▶ _Exercise goal_
Everything in the entries below except the pictures must be returned exactly.

****************

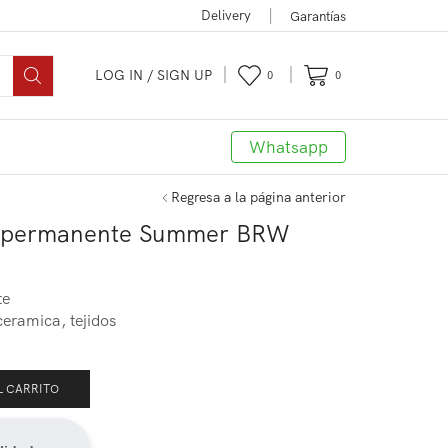
Delivery
Garantías
LOG IN / SIGN UP
0
0
Whatsapp
Regresa a la página anterior
co permanente Summer BRW
te
ceramica, tejidos
L CARRITO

****************

▶ _Result below_
Delivery
Garantías
LOG IN / SIGN UP
0
0
Whatsapp
Regresa a la página anterior
co permanente Summer BRW
te
ceramica, tejidos
L CARRITO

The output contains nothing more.